Targeting a pathway that is essential for the survival of certain types of acute myeloid leukaemia could provide a new therapy avenue for patients, the latest research has found.
Researchers from the Wellcome Sanger Institute found that a specific genetic mutation, which is linked with poor prognosis in blood cancer, is involved in the development of the disease when combined with other mutations in mice and human cell lines.
The study, published today (30th April) in Nature Communications, provides a greater understanding of how the loss-of-function mutation in the CUX1 gene leads to the development and survival of acute myeloid leukaemia. The findings suggest that targeting a pathway that is essential for these cancer cells to continue growing could lead to new targeted therapies for some patients.
Acute myeloid leukaemia (AML) is an aggressive blood cancer that affects people of all ages, often requiring months of intensive chemotherapy and prolonged hospital admissions. It typically develops in cells within the bone marrow to crowd out the healthy cells, in turn leading to life-threatening infections and bleeding. Mainstream AML treatments have remained unchanged for decades and fewer than one in three people survive the cancer.
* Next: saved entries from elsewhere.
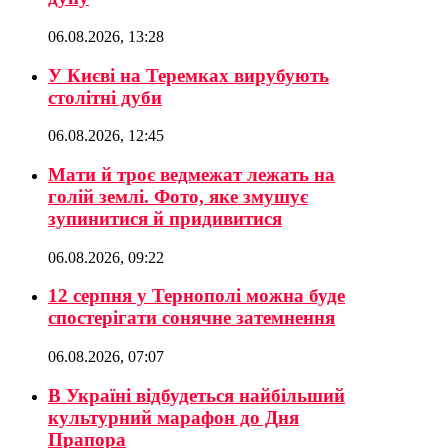
06.08.2026, 13:28
У Києві на Теремках вирубують
столітні дуби
06.08.2026, 12:45
Мати й троє ведмежат лежать на
голій землі. Фото, яке змушує
зупинитися й придивитися
06.08.2026, 09:22
12 серпня у Тернополі можна буде
спостерігати сонячне затемнення
06.08.2026, 07:07
В Україні відбудеться найбільший
культурний марафон до Дня
Прапора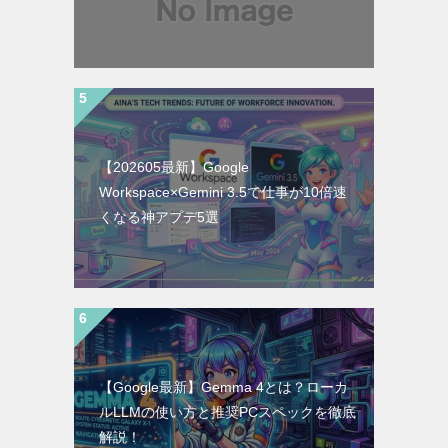
【202605最新】Google
Workspace×Gemini 3.5で仕事が10倍速
くなる神アプデ5選
【Google最新】Gemma 4とは？ローカ
ルLLMの使い方と推奨PCスペックを徹底
解説！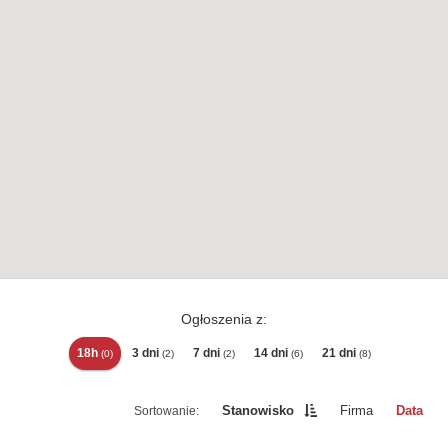
Ogłoszenia z:
18h
3 dni
7 dni
14 dni
21 dni
(0)
(2)
(2)
(6)
(8)
Stanowisko
Firma
Data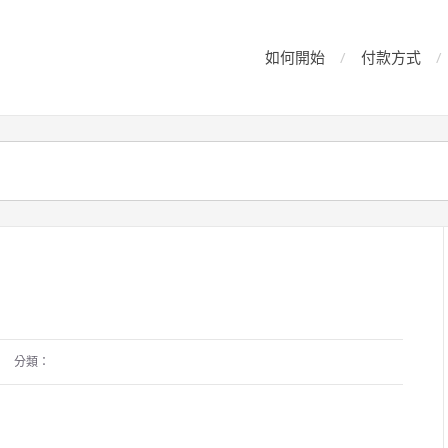
如何開始
付款方式
分類：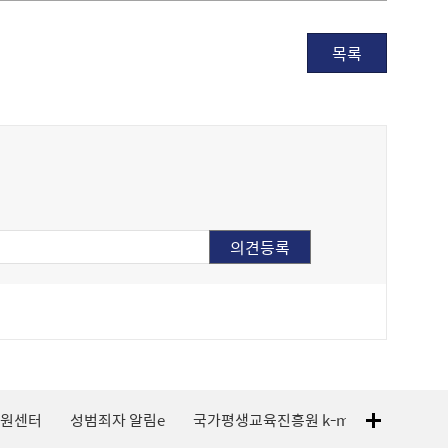
목록
지원센터
성범죄자 알림e
국가평생교육진흥원 k-mooc
120 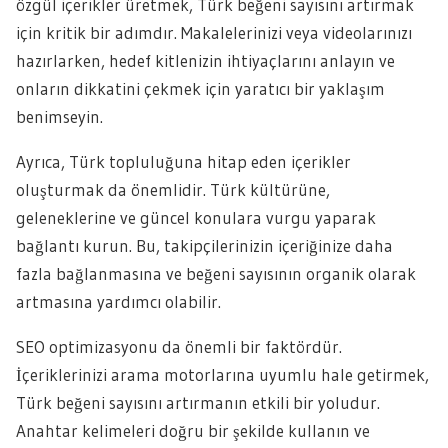
özgül içerikler üretmek, Türk beğeni sayısını artırmak
için kritik bir adımdır. Makalelerinizi veya videolarınızı
hazırlarken, hedef kitlenizin ihtiyaçlarını anlayın ve
onların dikkatini çekmek için yaratıcı bir yaklaşım
benimseyin.
Ayrıca, Türk topluluğuna hitap eden içerikler
oluşturmak da önemlidir. Türk kültürüne,
geleneklerine ve güncel konulara vurgu yaparak
bağlantı kurun. Bu, takipçilerinizin içeriğinize daha
fazla bağlanmasına ve beğeni sayısının organik olarak
artmasına yardımcı olabilir.
SEO optimizasyonu da önemli bir faktördür.
İçeriklerinizi arama motorlarına uyumlu hale getirmek,
Türk beğeni sayısını artırmanın etkili bir yoludur.
Anahtar kelimeleri doğru bir şekilde kullanın ve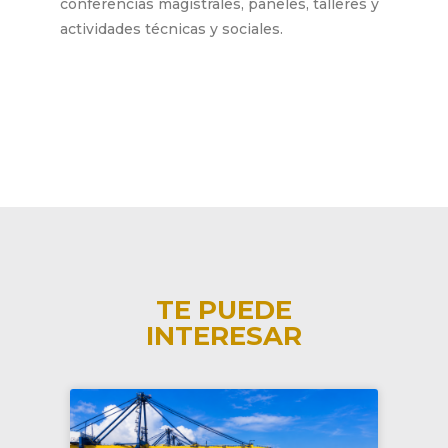
conferencias magistrales, paneles, talleres y
actividades técnicas y sociales.
TE PUEDE
INTERESAR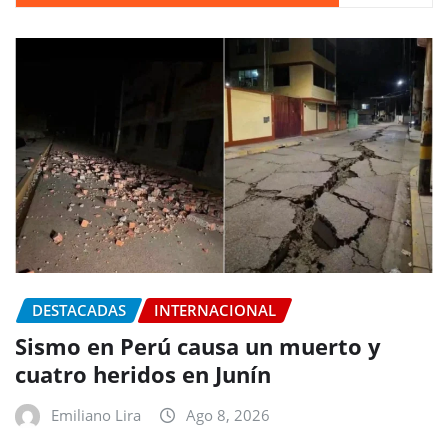
DESTACADAS
INTERNACIONAL
Sismo en Perú causa un muerto y
cuatro heridos en Junín
Emiliano Lira
Ago 8, 2026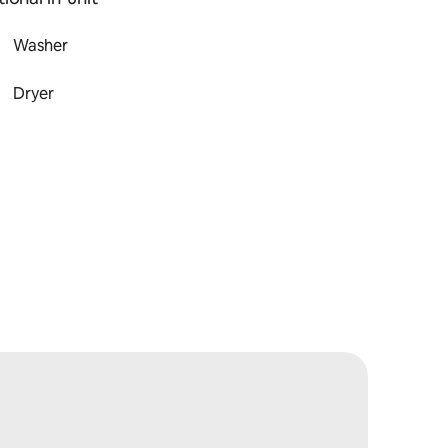
Washer
Dryer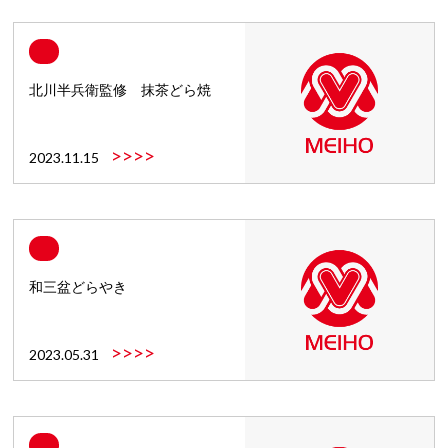
北川半兵衛監修 抹茶どら焼
>>>>
2023.11.15
和三盆どらやき
>>>>
2023.05.31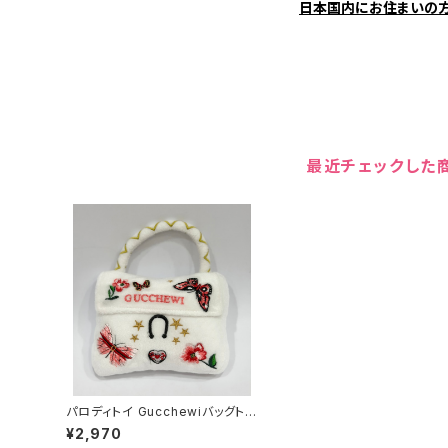
日本国内にお住まいの
最近チェックした
パロディトイ Gucchewiバッグトイ
2412051929
¥2,970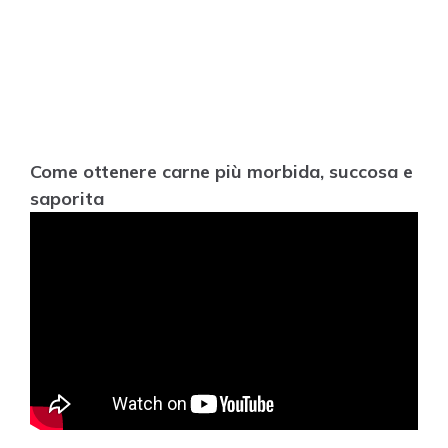
Come ottenere carne più morbida, succosa e
saporita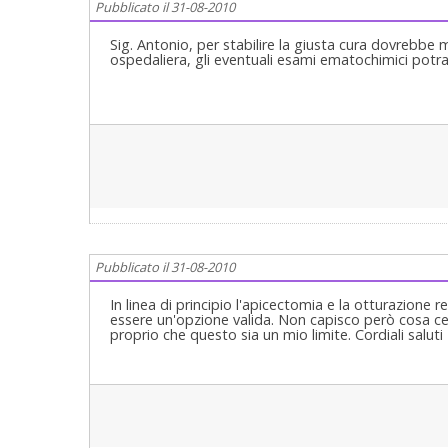
Pubblicato il 31-08-2010
già stata fatta"….una volta individuato il dente e f
più se fistolizzati...sono pericolosi non solo localmen
l'Organismo intero....dal Granuloma possono partir
Sig. Antonio, per stabilire la giusta cura dovrebbe m
ed apparati importanti quali Rene, Cuore e tanti altr
ospedaliera, gli eventuali esami ematochimici potra
esistono e sono pericolose ripeto!...queste infezioni
partenza "in cavità dell’organismo comunicanti co
caso l'osteolisi periapicale, così come le Tasche P
granuloma va eliminato...soprattutto se è fistolizza
qualsiasi buon Dentista!... ....PER QUANTO RIGU
anni.... le consiglio di rivolgersi ad un buon Dentis
mare"......Cordialmente Gustavo Petti, Parodontolo
in Casi Clinici Complessi ed Ortodonzia e Pedodonzia 
Pubblicato il 31-08-2010
In linea di principio l'apicectomia e la otturazione
essere un'opzione valida. Non capisco però cosa cent
proprio che questo sia un mio limite. Cordiali saluti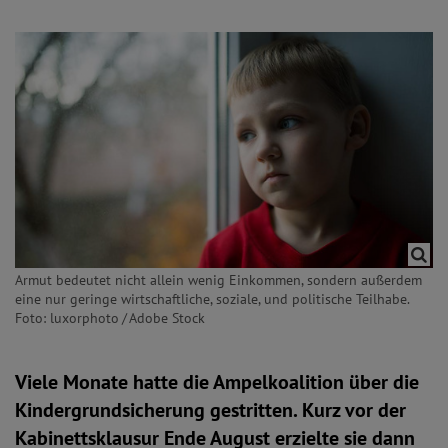
Armut bedeutet nicht allein wenig Einkommen, sondern außerdem
eine nur geringe wirtschaftliche, soziale, und politische Teilhabe.
Foto: luxorphoto / Adobe Stock
Viele Monate hatte die Ampelkoalition über die
Kindergrundsicherung gestritten. Kurz vor der
Kabinettsklausur Ende August erzielte sie dann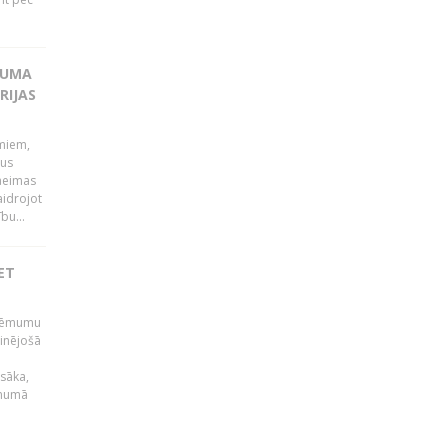
KUMA
RIJAS
umiem,
dus
Saeimas
aidrojot
bu...
ET
 lēmumu
minējošā
sāka,
ēmumā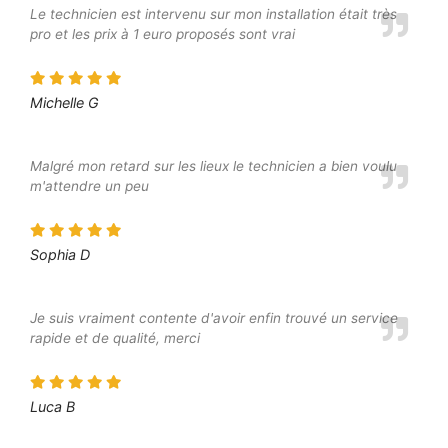
Le technicien est intervenu sur mon installation était très
pro et les prix à 1 euro proposés sont vrai
Michelle G
Malgré mon retard sur les lieux le technicien a bien voulu
m'attendre un peu
Sophia D
Je suis vraiment contente d'avoir enfin trouvé un service
rapide et de qualité, merci
Luca B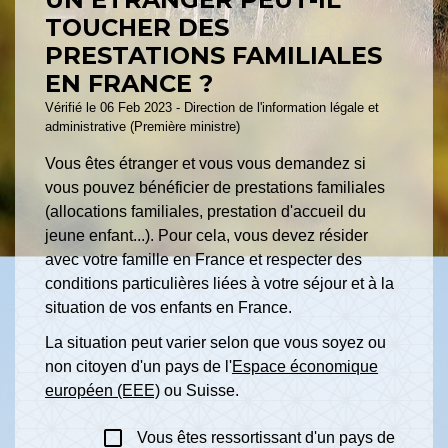
TOUCHER DES
PRESTATIONS FAMILIALES
EN FRANCE ?
Vérifié le 06 Feb 2023 - Direction de l'information légale et
administrative (Première ministre)
Vous êtes étranger et vous vous demandez si
vous pouvez bénéficier de prestations familiales
(allocations familiales, prestation d'accueil du
jeune enfant...). Pour cela, vous devez résider
avec votre famille en France et respecter des
conditions particulières liées à votre séjour et à la
situation de vos enfants en France.
La situation peut varier selon que vous soyez ou
non citoyen d'un pays de l'
Espace économique
européen (EEE)
ou Suisse.
check_box_outline_blank
Vous êtes ressortissant d'un pays de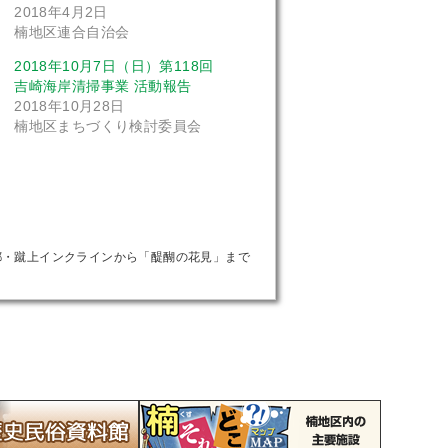
2018年4月2日
楠地区連合自治会
2018年10月7日（日）第118回
吉崎海岸清掃事業 活動報告
2018年10月28日
楠地区まちづくり検討委員会
都・蹴上インクラインから「醍醐の花見」まで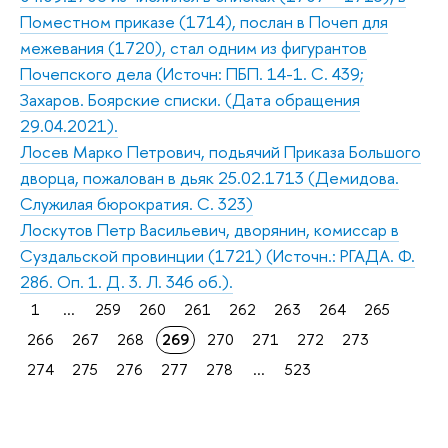
Поместном приказе (1714), послан в Почеп для
межевания (1720), стал одним из фигурантов
Почепского дела (Источн: ПБП. 14-1. С. 439;
Захаров. Боярские списки. (Дата обращения
29.04.2021).
Лосев Марко Петрович, подьячий Приказа Большого
дворца, пожалован в дьяк 25.02.1713 (Демидова.
Служилая бюрократия. С. 323)
Лоскутов Петр Васильевич, дворянин, комиссар в
Суздальской провинции (1721) (Источн.: РГАДА. Ф.
286. Оп. 1. Д. 3. Л. 346 об.).
1
...
259
260
261
262
263
264
265
266
267
268
269
270
271
272
273
274
275
276
277
278
...
523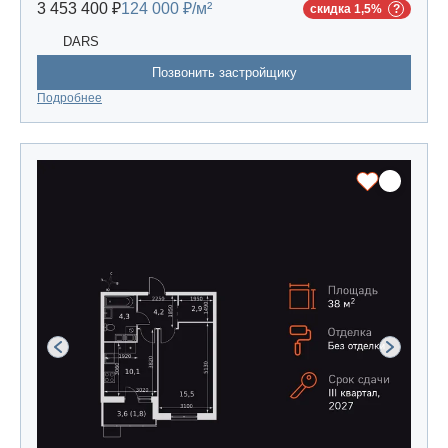
3 453 400 ₽
124 000 ₽/м²
скидка 1,5%
DARS
Позвонить застройщику
Подробнее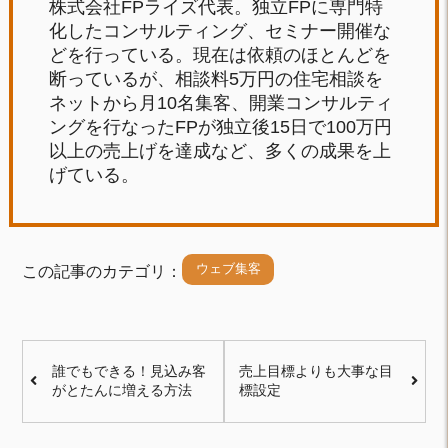
株式会社FPライズ代表。独立FPに専門特
化したコンサルティング、セミナー開催な
どを行っている。現在は依頼のほとんどを
断っているが、相談料5万円の住宅相談を
ネットから月10名集客、開業コンサルティ
ングを行なったFPが独立後15日で100万円
以上の売上げを達成など、多くの成果を上
げている。
ウェブ集客
この記事のカテゴリ：
誰でもできる！見込み客
売上目標よりも大事な目
がとたんに増える方法
標設定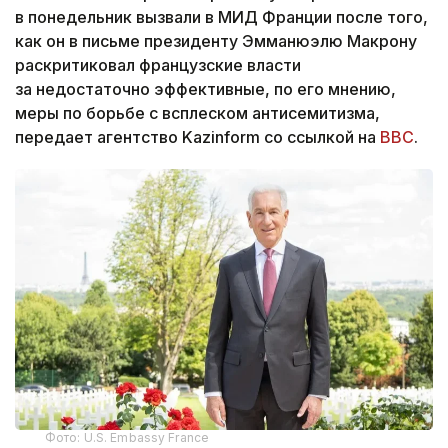
в понедельник вызвали в МИД Франции после того,
как он в письме президенту Эмманюэлю Макрону
раскритиковал французские власти
за недостаточно эффективные, по его мнению,
меры по борьбе с всплеском антисемитизма,
передает агентство Kazinform со ссылкой на
ВВС
.
Фото: U.S. Embassy France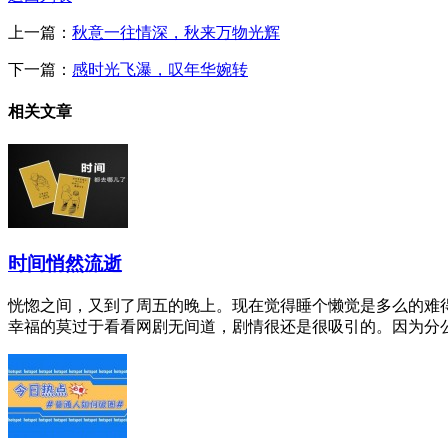
上一篇：
秋意一往情深，秋来万物光辉
下一篇：
感时光飞瀑，叹年华婉转
相关文章
时间悄然流逝
恍惚之间，又到了周五的晚上。现在觉得睡个懒觉是多么的难
幸福的莫过于看看网剧无间道，剧情很还是很吸引的。因为分公司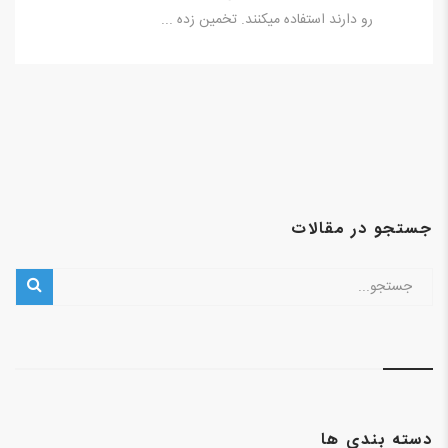
رو دارند استفاده میکنند. تخمین زده ...
جستجو در مقالات
دسته بندی ها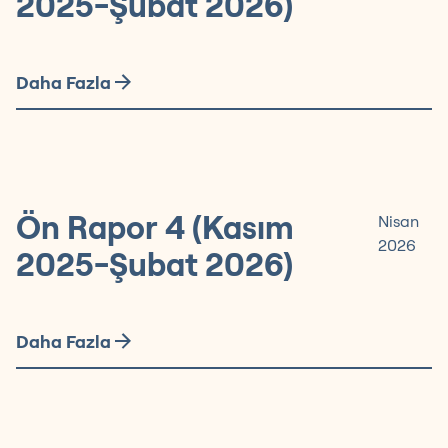
2025-Şubat 2026)
Daha Fazla
Ön Rapor 4 (Kasım
Nisan
2026
2025-Şubat 2026)
Daha Fazla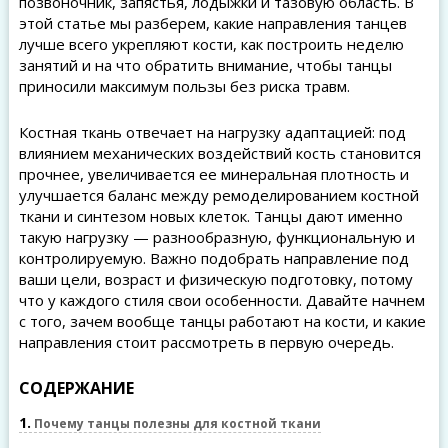
позвоночник, запястья, лодыжки и тазовую область. В
этой статье мы разберем, какие направления танцев
лучше всего укрепляют кости, как построить неделю
занятий и на что обратить внимание, чтобы танцы
приносили максимум пользы без риска травм.
Костная ткань отвечает на нагрузку адаптацией: под
влиянием механических воздействий кость становится
прочнее, увеличивается ее минеральная плотность и
улучшается баланс между ремоделированием костной
ткани и синтезом новых клеток. Танцы дают именно
такую нагрузку — разнообразную, функциональную и
контролируемую. Важно подобрать направление под
ваши цели, возраст и физическую подготовку, потому
что у каждого стиля свои особенности. Давайте начнем
с того, зачем вообще танцы работают на кости, и какие
направления стоит рассмотреть в первую очередь.
СОДЕРЖАНИЕ
1
Почему танцы полезны для костной ткани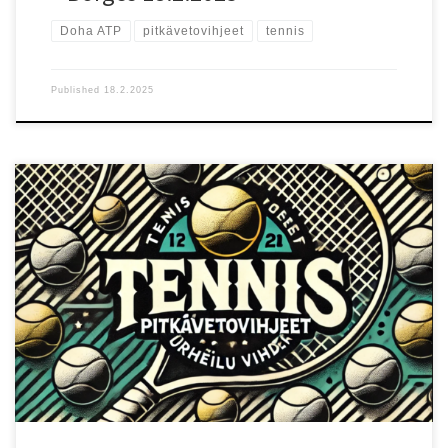
Doha ATP
pitkävetovihjeet
tennis
Published
18.2.2025
Ottelun lähtökohdat Doha ATP -turnauksen ensimmäisellä
kierroksella kohtaavat Alexei Popyrin (ranking 26) ja Jack Draper
(ranking 15). Pelaajat eivät ole aiemmin kohdanneet, joten ottelun
asetelmat ovat avoimet. Nopea kovakenttä suosii molempia
pelaajia, sillä he molemmat luottavat vahvaan syöttöön ja
aggressiiviseen peruslyöntipeliin. Testaa uusi vedonlyöntisivu!:
Testaa uutta Betizyä reiluilla eduilla! Pelaajien vire ja tilastot
Popyrin on vahvasti syöttävä ja suoraviivainen pelaaja, joka pyrkii
ratkaisemaan pisteitä nopeasti. Hänen pelinsä toimii hyvin kovilla
kentillä, ja hän pystyy hallitsemaan otteluita, jos hänen syöttönsä
kulkee. Haasteena on tasaisuuden puute ja ajoittaiset virhesumat,
jotka voivat kostautua Draperin kaltaista varmaa pelaajaa vastaan.
Draper on monipuolinen ja fyysisesti […]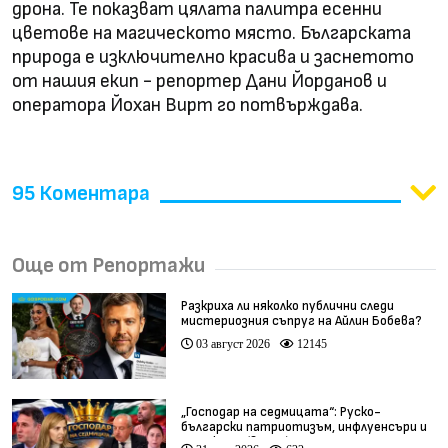
дрона. Те показват цялата палитра есенни
цветове на магическото място. Българската
природа е изключително красива и заснетото
от нашия екип - репортер Дани Йорданов и
оператора Йохан Вирт го потвърждава.
95 Коментара
Още от Репортажи
Разкриха ли няколко публични следи
мистериозния съпруг на Айлин Бобева?
03 август 2026
12145
„Господар на седмицата“: Руско-
български патриотизъм, инфлуенсъри и
тарикати (видео)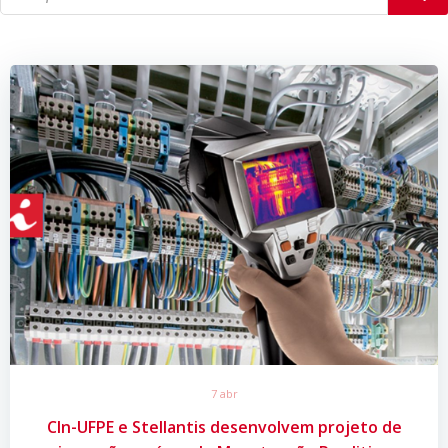
7 abr
CIn-UFPE e Stellantis desenvolvem projeto de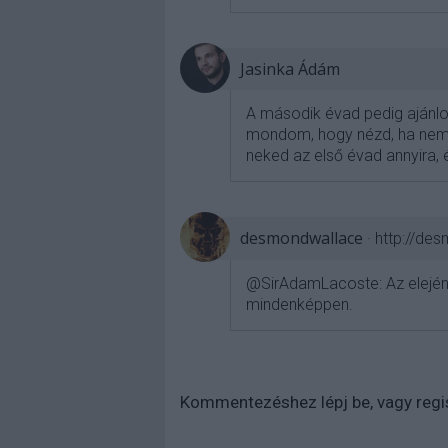
Jasinka Ádám
A második évad pedig ajánlot
mondom, hogy nézd, ha nem i
neked az első évad annyira, 
desmondwallace
·
http://de
@SirAdamLacoste
: Az elejé
mindenképpen.
Kommentezéshez
lépj be
, vagy
regi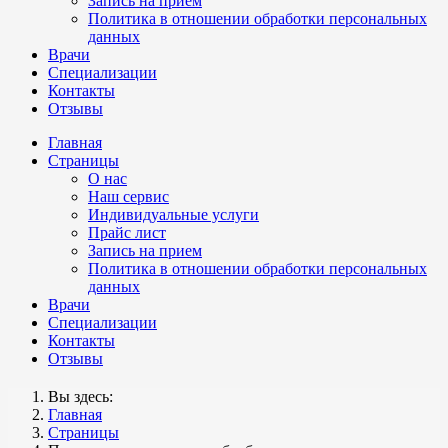
Запись на прием
Политика в отношении обработки персональных
данных
Врачи
Специализации
Контакты
Отзывы
Главная
Страницы
О нас
Наш сервис
Индивидуальные услуги
Прайс лист
Запись на прием
Политика в отношении обработки персональных
данных
Врачи
Специализации
Контакты
Отзывы
Вы здесь:
Главная
Страницы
Previously through large-scale DNA sequencing analysis, researchers at the Wellcome Sanger Institute found that loss-of-function mutations in the CUX1 gene on chromosome 7q were seen in several types of cancer, including AML, where it is associated with poor prognosis. However, the role of this gene in AML development is unclear.
In this new study, the team used CRISPR/Cas9 gene-editing technology to show that lack of functioning CUX1 leads to expansion of certain types of blood stem cells, which are defective in a type of regulated cell death known as apoptosis. They found that the loss of CUX1 causes increased expression of the CFLAR gene—which encodes a protein that restrains apoptosis—potentially providing a means for mutated cancer cells to evade cell death and propagate. The researchers showed that targeting CFLAR, or apoptosis evasion pathways in general, could be a possible treatment for those living with this type of AML that is linked to poor prognosis. Currently, there are no clinically approved drugs that target CFLAR.
Dr. Saskia Rudat, co-first author and Postdoctoral Fellow at the Wellcome Sanger Institute, said: “By investigating the role of CUX1 further, we now have new insight into how this gene, and the lack of it when mutated, plays a key role in the survival of blood cancer cells. While this mutation doesn’t seem to cause the development of malignant disease on its own, focusing on the pathways involved with CUX1 is a good target for further research.”
Dr. Emmanuelle Supper, co-first author and Postdoctoral Fellow at the Wellcome Sanger Institute, said: “By building on our previous analysis, this research has allowed us to gain crucial information about the development of this disease, and would not have been possible without the new and exciting CRISPR/Cas9 and genome sequencing technologies that enable us to investigate genetic weaknesses in cancer. Understanding more about the genetic basis of disease, and how multiple mutations come together to cause blood cancer is vital if we hope to save lives in the future.”
Dr. Chi Wong, senior author and Wellcome Clinical Fellow at the Wellcome Sanger Institute and Honorary Consultant Haematologist at Addenbrooke’s Hospital, said: “Acute myeloid leukaemia is a devastating disease, which is currently difficult to treat, especially in cases characterised by genetic lesions such as loss of CUX1 and chromosome 7q deletions. This new study provides evidence that could be used to help develop new targeted treatment for some people living with acute myeloid leukaemia, offering hope for this group of patients who unfortunately are more likely to have a poor prognosis.”